The Pet Rabbit
My sisters and I had a pet rabbit for a few weeks when we were young. We, or rather our mother, named him Pedro. I always believed that my mother was driven by some abstruse logic in her choice of pet names, which was recognized in our family as her prerogative.
He was a youngster, not nearly fully grown, friendly and cuddly. I don’t remember where we got him. We were very fond of him and we relished the fact that he was ours to care for and to maintain.
One summer day, a Sunday, we killed him.
It was wholly unintentional, but it was our action, or more precisely our inaction, that took his life. Nothing could be more certain.
We left for our grandparents' house, two hours away, for the day and none of the three of us remembered to give him water. It was exceptionally hot that day, and his pen was on our back porch, which heated up well beyond the external temperature on sunny summer days.

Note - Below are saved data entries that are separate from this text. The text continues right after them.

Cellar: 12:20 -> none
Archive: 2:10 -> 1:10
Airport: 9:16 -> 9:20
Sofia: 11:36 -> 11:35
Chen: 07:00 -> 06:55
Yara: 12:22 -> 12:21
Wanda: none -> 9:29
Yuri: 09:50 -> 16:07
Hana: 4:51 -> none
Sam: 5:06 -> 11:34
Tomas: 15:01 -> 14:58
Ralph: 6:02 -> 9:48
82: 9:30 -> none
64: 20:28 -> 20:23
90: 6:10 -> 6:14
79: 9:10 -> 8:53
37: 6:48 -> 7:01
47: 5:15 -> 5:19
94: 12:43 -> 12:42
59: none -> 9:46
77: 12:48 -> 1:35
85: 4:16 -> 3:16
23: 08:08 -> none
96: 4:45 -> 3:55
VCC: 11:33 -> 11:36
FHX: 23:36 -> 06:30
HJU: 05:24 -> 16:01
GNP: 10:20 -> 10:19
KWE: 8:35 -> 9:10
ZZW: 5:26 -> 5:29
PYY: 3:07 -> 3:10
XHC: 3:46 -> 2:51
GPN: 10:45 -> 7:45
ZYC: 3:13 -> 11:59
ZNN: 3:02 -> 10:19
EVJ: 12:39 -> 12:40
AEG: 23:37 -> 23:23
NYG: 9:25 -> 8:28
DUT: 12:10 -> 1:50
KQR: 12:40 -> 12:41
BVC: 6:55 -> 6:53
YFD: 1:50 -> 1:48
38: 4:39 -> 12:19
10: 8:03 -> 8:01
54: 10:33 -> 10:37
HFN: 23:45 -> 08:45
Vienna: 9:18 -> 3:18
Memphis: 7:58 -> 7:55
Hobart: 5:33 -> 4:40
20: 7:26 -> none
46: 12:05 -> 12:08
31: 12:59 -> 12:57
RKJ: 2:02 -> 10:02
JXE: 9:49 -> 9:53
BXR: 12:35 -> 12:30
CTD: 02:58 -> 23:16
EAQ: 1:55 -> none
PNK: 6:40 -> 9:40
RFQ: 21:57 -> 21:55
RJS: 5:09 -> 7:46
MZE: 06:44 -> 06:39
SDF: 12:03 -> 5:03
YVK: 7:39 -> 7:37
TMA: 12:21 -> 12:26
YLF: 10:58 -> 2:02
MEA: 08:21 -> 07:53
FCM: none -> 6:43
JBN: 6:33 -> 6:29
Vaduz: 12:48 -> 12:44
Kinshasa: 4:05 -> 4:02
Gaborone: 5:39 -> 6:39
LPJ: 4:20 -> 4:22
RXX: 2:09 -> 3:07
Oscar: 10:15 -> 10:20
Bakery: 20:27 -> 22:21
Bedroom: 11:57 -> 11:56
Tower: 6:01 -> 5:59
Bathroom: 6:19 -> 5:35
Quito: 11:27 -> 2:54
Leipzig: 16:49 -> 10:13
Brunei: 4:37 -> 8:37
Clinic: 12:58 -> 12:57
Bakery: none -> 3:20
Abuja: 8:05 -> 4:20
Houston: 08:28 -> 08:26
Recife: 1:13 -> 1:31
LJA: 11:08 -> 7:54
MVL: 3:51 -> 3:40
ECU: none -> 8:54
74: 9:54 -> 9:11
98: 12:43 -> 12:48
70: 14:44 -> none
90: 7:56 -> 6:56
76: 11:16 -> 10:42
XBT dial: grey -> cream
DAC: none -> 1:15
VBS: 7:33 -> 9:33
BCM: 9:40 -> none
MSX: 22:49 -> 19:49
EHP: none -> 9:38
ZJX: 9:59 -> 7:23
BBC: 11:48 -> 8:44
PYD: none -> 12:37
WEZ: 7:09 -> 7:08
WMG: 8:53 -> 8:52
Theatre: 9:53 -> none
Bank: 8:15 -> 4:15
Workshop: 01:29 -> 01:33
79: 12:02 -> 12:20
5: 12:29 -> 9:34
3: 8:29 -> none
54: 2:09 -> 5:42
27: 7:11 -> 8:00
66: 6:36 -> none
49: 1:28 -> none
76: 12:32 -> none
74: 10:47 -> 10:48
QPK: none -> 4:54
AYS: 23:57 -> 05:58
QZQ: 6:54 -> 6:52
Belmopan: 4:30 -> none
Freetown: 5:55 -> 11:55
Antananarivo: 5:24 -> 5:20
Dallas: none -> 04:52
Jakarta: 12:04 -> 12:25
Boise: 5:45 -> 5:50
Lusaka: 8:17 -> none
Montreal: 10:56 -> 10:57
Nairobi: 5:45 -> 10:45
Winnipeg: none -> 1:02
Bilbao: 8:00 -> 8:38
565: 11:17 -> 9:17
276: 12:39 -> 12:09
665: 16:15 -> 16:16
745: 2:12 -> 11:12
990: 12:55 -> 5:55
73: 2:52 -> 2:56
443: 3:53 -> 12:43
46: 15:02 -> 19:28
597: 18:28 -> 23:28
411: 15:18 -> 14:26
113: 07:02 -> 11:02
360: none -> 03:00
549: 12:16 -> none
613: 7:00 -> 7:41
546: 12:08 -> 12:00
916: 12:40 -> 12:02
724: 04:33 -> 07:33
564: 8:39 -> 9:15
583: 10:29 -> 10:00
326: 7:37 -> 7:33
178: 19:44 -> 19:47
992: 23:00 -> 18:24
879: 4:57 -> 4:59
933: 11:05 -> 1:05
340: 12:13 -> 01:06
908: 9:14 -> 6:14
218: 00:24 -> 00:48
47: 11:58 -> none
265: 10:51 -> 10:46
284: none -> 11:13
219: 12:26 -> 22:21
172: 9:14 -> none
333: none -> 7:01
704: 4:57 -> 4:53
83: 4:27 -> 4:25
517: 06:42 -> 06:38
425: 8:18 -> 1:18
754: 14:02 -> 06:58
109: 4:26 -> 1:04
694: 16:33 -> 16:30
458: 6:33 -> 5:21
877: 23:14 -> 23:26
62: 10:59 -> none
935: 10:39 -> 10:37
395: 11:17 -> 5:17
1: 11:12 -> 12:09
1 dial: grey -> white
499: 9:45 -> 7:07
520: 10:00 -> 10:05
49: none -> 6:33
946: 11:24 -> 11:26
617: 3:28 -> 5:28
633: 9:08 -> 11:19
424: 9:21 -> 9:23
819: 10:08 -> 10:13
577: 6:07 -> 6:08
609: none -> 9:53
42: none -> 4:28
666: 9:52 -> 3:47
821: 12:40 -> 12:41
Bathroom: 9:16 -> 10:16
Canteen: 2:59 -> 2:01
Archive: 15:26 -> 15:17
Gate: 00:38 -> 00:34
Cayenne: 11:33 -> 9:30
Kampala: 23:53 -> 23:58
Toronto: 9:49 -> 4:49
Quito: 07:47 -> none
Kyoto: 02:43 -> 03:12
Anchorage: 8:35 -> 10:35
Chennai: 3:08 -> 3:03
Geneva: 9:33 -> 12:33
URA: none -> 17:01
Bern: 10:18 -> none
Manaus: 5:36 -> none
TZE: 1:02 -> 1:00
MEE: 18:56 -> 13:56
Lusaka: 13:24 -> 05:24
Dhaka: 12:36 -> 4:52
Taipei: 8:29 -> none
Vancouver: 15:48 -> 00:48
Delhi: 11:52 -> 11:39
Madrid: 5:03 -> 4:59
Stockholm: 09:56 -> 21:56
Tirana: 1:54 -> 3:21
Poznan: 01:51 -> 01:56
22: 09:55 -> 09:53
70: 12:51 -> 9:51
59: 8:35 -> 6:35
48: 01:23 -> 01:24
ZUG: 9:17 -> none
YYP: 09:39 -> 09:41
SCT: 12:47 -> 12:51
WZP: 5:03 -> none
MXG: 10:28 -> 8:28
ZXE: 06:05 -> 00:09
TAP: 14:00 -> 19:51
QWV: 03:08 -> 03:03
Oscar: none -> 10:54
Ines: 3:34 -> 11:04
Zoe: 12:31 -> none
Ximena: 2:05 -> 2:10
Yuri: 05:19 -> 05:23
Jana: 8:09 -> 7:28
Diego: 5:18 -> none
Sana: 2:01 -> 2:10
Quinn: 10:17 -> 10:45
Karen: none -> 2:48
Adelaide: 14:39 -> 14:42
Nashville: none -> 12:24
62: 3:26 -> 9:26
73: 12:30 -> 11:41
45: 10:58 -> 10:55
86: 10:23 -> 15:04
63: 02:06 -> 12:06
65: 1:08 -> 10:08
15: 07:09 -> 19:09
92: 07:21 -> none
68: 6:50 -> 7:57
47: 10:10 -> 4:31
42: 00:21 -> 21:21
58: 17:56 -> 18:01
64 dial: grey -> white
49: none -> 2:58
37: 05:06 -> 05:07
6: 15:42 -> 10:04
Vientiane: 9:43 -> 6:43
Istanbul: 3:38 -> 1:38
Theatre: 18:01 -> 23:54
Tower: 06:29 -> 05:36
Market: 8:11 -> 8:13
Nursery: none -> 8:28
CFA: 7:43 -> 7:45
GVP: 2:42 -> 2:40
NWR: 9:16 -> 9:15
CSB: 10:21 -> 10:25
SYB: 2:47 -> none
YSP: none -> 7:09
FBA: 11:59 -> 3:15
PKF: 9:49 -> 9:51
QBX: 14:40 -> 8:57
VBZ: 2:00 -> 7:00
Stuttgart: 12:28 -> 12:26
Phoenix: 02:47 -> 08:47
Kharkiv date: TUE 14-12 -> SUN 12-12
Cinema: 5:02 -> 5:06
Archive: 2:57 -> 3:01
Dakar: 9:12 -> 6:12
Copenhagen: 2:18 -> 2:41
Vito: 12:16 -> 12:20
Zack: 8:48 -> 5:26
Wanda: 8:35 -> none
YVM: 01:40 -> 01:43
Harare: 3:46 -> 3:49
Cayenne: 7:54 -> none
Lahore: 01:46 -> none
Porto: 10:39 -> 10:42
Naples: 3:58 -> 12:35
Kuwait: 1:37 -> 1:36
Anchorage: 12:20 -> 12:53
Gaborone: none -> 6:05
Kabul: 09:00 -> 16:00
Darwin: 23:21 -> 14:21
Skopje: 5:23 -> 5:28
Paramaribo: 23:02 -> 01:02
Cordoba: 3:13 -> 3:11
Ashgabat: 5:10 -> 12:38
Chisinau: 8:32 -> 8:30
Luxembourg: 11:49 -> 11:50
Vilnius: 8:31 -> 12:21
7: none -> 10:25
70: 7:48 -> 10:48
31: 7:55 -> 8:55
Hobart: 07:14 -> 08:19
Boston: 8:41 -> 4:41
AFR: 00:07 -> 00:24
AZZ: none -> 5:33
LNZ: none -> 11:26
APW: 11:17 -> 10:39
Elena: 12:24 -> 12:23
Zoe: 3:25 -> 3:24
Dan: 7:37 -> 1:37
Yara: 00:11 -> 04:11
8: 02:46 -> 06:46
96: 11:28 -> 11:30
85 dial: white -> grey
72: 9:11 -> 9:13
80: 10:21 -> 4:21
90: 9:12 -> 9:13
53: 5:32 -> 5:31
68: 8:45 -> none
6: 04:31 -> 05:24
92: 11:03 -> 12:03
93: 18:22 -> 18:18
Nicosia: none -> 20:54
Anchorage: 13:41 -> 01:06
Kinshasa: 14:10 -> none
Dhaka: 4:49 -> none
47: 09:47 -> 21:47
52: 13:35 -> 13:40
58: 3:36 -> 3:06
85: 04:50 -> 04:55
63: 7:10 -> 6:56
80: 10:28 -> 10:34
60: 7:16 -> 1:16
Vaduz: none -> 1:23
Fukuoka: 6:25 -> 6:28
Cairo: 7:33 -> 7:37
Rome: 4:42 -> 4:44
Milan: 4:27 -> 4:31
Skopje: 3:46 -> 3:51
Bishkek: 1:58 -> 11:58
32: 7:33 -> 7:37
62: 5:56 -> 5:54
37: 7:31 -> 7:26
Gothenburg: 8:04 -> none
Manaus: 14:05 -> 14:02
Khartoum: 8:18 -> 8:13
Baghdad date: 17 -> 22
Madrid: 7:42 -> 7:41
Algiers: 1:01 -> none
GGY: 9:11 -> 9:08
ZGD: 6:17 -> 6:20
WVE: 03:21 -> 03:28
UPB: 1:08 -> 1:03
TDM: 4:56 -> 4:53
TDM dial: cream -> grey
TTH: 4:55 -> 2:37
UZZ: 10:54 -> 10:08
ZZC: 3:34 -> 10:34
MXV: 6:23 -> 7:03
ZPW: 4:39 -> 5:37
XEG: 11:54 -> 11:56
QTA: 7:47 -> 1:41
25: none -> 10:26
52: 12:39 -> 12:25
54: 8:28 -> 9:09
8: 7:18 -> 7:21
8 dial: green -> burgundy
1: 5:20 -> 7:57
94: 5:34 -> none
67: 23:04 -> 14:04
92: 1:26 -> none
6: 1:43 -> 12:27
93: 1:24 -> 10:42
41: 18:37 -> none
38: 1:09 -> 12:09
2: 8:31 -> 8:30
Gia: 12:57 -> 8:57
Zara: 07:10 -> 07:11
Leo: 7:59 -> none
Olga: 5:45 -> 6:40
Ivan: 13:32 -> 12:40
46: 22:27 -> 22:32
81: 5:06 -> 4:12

When we returned from Grandma and Grandpa's house, we were all quite cheerful. We ran to Pedro's pen to play with him.
He was on his side, shuddering.
In that terrible instant of realization that is the space between happiness and despair, we understood that something was horribly wrong. My mother ascertained the nature of the problem quickly. She got an eyedropper and gave him water. For long minutes, we stood there beside her, hushed in fear and guilt, watching, terrified but not yet completely without hope.
In such moments, when the possibility of two endings presents itself, one heart-rending and the other miraculous, you try to imagine only the miracle. “Please,” you plead, “please, may it come to pass. May he be spared and may I be given another chance to show my compassion. Please. Please.” It is too much to think the worst can be true until there are no other options.
It was too late.
He perished in her hands, the three of us gathered around her, praying desperately that she could work a miracle, and then in utter anguish when the miracle did not come.
And then, our hope extinguished, it began to sank in that we alone were responsible for his suffering and his demise. We had been the agents of the agonizing death by dehydration of this being that we so loved. We did it. We were the authors of his agony.
It was intolerable. We cried inconsolably at the perishing of this little being, gasping and shivering so pathetically, so tiny and so helpless. We had wanted only to love him, and he depended on our love to sustain him, but we failed him and he died.
The radio was on during this awful spectacle. One song I remember playing just as the full dreadful finality was dawning on me. Its lyrics tell a tender love story, but it is now forever a song of death and loss for me. I will not name it because to utter its title instantly resurrects the chorus in my brain, and this causes the anguish of that moment to explode back into my consciousness, instantly, devastatingly.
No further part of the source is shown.